1 minute ago, legacy99 said:

Well if a large carrier is going to actually fall for the ploy, then they have shifty security practices and, in Linus's case, he should sue the crap out of them. In todays world, this hacking non sense is to main stream for people to remain oblivious to it. Especially if they work in a tech field such as a cell carrier. 

 

[Magikarpdrowned]

3 minutes ago, DrM said:

or google voice. that works too. the main reason people dont use it is either because they dont know about that, or its not bundled with their phone. that extra step of inconveince (i tried to spell this 5 times, i give up) deters a lot of people. of course, its just a workaround and not addressing the major issue here, being the way cell companies handdle your data. using an account also introduces another weakness, since people can break in a lot easier when they get even one of your passwords (the FAP video said 50% or so of people reuse passwords)

Yes, my point is I'm sure the big youtubers (if willing to adopt this idea) would be willing to come up with a couple of REALLY strong passwords. Hell, I'd advise they use a random password generator. The point isn't that it's a fix for everyone, because it isn't. It relies on people having common sense. If they don't have that, they are already on track to getting their bank credentials stolen.

[DrM]

2 minutes ago, Magikarpdrowned said:

Yes, my point is I'm sure the big youtubers (if willing to adopt this idea) would be willing to come up with a couple of REALLY strong passwords. Hell, I'd advise they use a random password generator. The point isn't that it's a fix for everyone, because it isn't. It relies on people having common sense. If they don't have that, they are already on track to getting their bank credentials stolen.

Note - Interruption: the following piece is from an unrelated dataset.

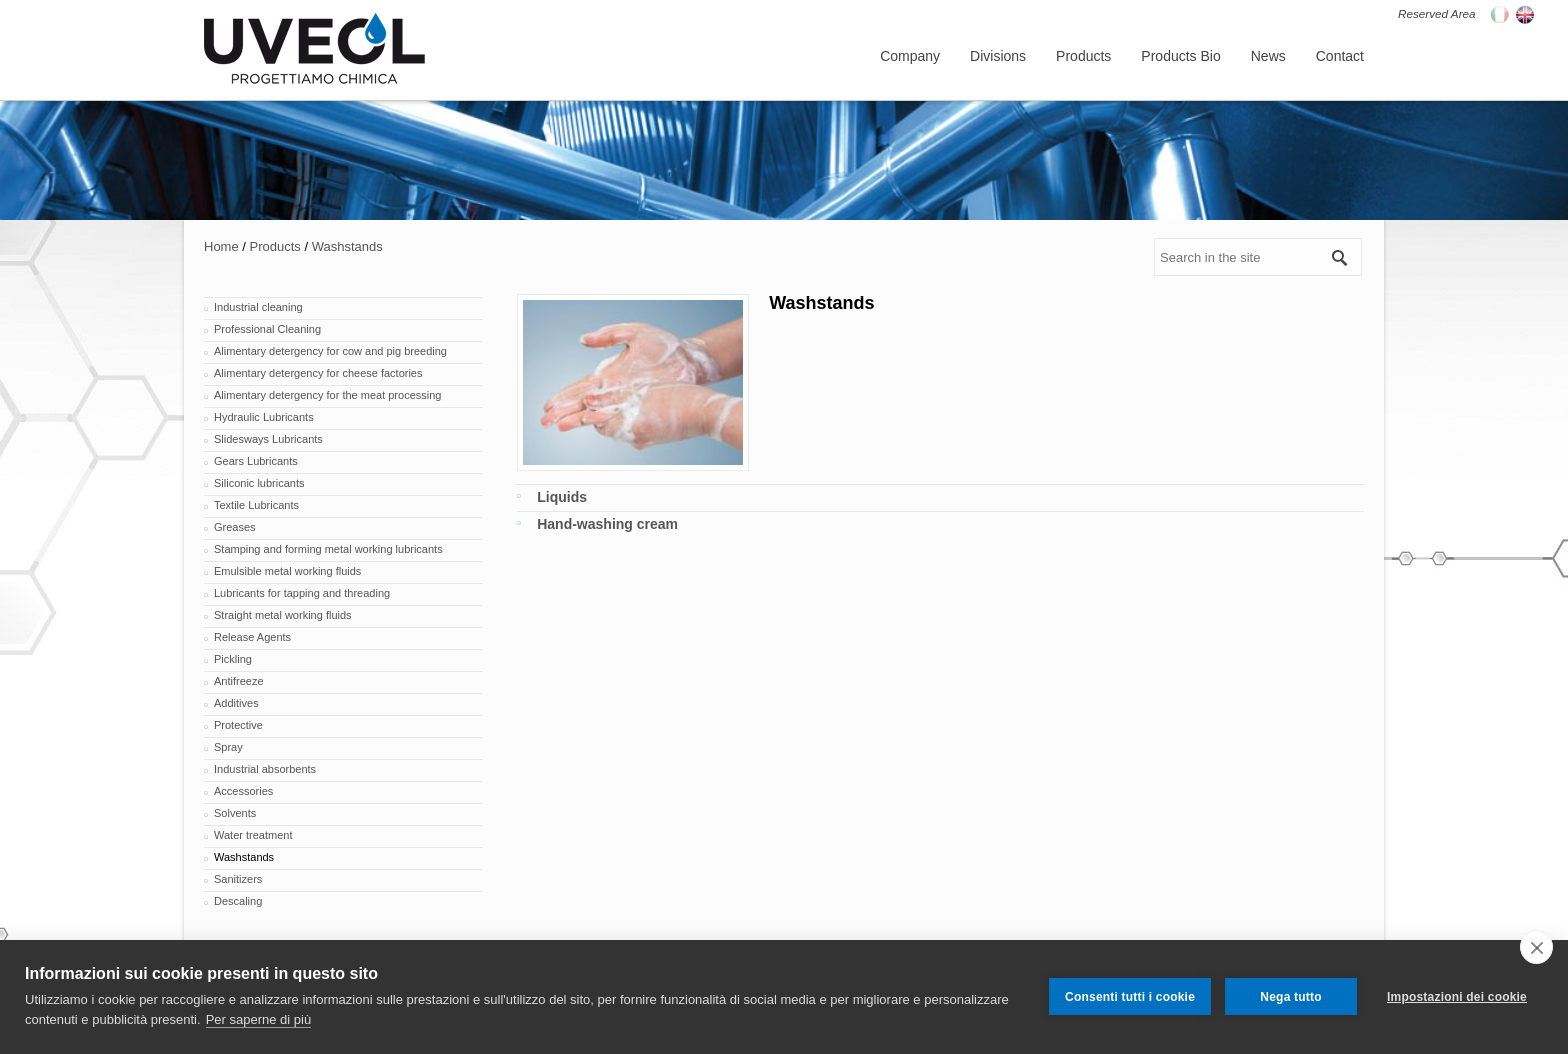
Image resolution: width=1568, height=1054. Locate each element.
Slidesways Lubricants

yeah, that would make for a good workaround for the people who are knowlegable enough, but still doesnt address the core issue of the carrier being a vulnerablilty. it may just be youtubers being targeted now, but this could easily affect everyone who uses two factor authentication

[Magikarpdrowned]

6 minutes ago, DrM said:

yeah, that would make for a good workaround for the people who are knowlegable enough, but still doesnt address the core issue of the carrier being a vulnerablilty. it may just be youtubers being targeted now, but this could easily affect everyone who uses two factor authentication

I mean, it's a start. I think this isn't a permanent solution by any stretch of the imagination, but it could lead to one.

[BlueChinchillaEatingDorito]

Would love to see how they are managing to get telecos to transfer sim cards that easily. And it's not just T-Mobile, Bell Mobility has also been guilty.

[BHS4K]

That's exactly what GradeAUnderA states in this video,  and to add to the topic think if you use a long distance phone number it would be harder for hackers to crack.

 

[Magikarpdrowned]

9 hours ago, BHS4K said:

That's exactly what GradeAUnderA states in this video,  and to add to the topic think if you use a long distance phone number it would be harder for hackers to crack.

 

Oh, damn. I never watched this video (I honestly can't stand him anymore) but agreed about using a long distance phone number.